To Pyblish or not to Pyblish?

max.pareschi · 27 October 2023 22:26

So, I’m just throwing it up in the air… don’t you feel that pyblish is kinda starting to limit things in the long run? Especially with AYON.

There’s a bunch of magic logic inside there, and whatever abstraction you may want (the dataclass post I saw is the stuff of dreams) still needs to be massaged into dicts to get passed to subsequent steps.
I also feel that the serial nature of the collect and validate steps can and is misused in a bunch of different ways, leading to a lot of edge cases and opinionated workflows (we do use it for our stuff, but it still stinks).

It works pretty well for maya like apps, but Houdini feels a bit stifled. Not sure about gaffer but concept is the same. Nuke too, even if you basically just render stuff there 90% of the times.
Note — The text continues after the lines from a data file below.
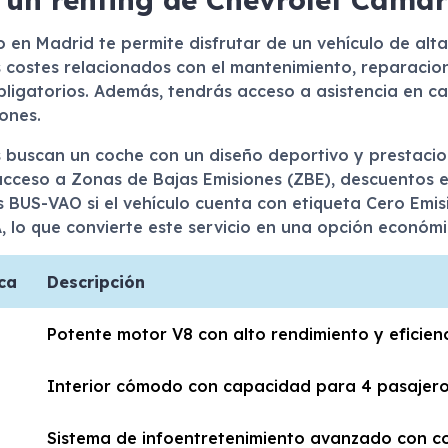
en Madrid te permite disfrutar de un vehículo de alt
os costes relacionados con el mantenimiento, reparacion
igatorios. Además, tendrás acceso a asistencia en car
ones.
s buscan un coche con un diseño deportivo y prestacio
acceso a Zonas de Bajas Emisiones (ZBE), descuentos e
les BUS-VAO si el vehículo cuenta con etiqueta Cero E
 lo que convierte este servicio en una opción económi
ca
Descripción
Potente motor V8 con alto rendimiento y eficienc
Interior cómodo con capacidad para 4 pasajero
Sistema de infoentretenimiento avanzado con co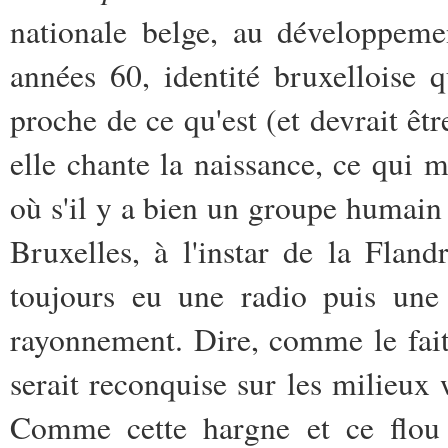
nationale belge, au développemen
années 60, identité bruxelloise 
proche de ce qu'est (et devrait êtr
elle chante la naissance, ce qui 
où s'il y a bien un groupe humain do
Bruxelles, à l'instar de la Fland
toujours eu une radio puis une t
rayonnement. Dire, comme le fait 
serait reconquise sur les milieux 
Comme cette hargne et ce flou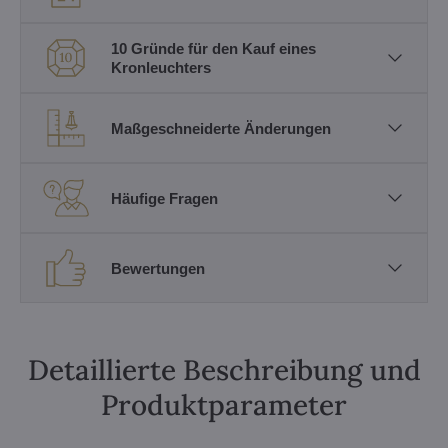
10 Gründe für den Kauf eines
Kronleuchters
Maßgeschneiderte Änderungen
Häufige Fragen
Bewertungen
Detaillierte Beschreibung und
Produktparameter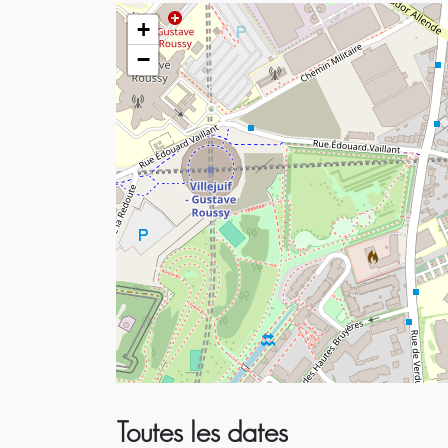
+
−
Toutes les dates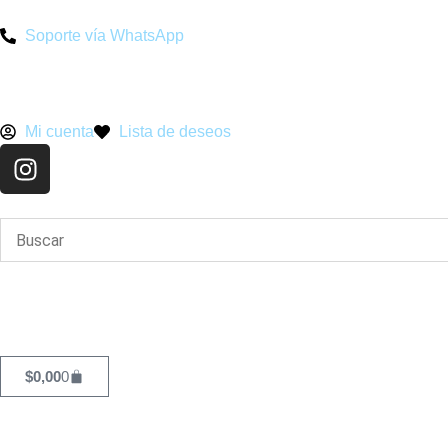
Soporte vía WhatsApp
Mi cuenta
Lista de deseos
$
0,00
0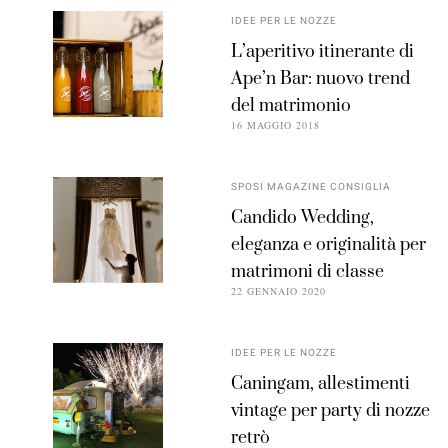
IDEE PER LE NOZZE
L’aperitivo itinerante di
Ape’n Bar: nuovo trend
del matrimonio
16 MAGGIO 2018
SPOSI MAGAZINE CONSIGLIA
Candido Wedding,
eleganza e originalità per
matrimoni di classe
22 GENNAIO 2020
IDEE PER LE NOZZE
Caningam, allestimenti
vintage per party di nozze
retrò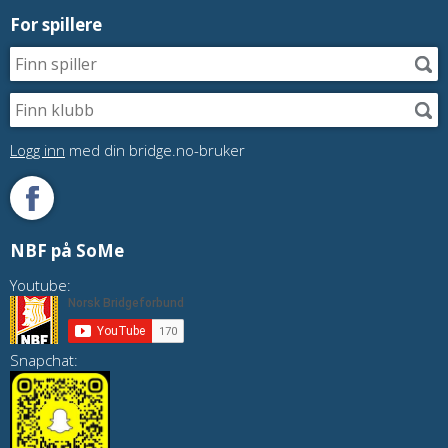
For spillere
Logg inn
med din bridge.no-bruker
NBF på SoMe
Youtube:
Snapchat: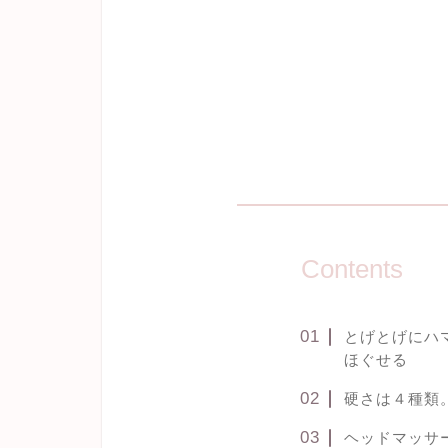
Contents
とげとげにハ
ほぐせる
硬さは４種類
ヘッドマッサ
Not that I have better ideas, but still wanted to share my thoughts.

munkybutt · 28 October 2023 06:45

I kind of agree but there doesn’t seem to be much of an alternative. I floated the idea on discord that Ynput create their own fork of pyblish as it is as close to unsupported as a repo gets (loads of outstanding PRs and ones that get through take aaaages).

There are lots of changes that I would love to see make it into the codebase but it doesn’t feel worth the effort with the current state of the repo.

Some changes I have made locally at other jobs:

ability to sort plugin order via the UI and save this off for re-use.
added a processing stage before validation and after collection. This would fix any issues that always needed to be fixed in a scene. Failing publication because the scene is missing some metadata that should always be there is endlessly frustrating to the artists I have worked with.
modified the internals of pyblish to fix the way plugins are loaded so they can be run like normal python code rather than the text evaluation that they currently are. This made it possible to properly debug plugins.
turned off the log spam
type annotations!

I think dropping pyblish would be less beneficial than reviving it.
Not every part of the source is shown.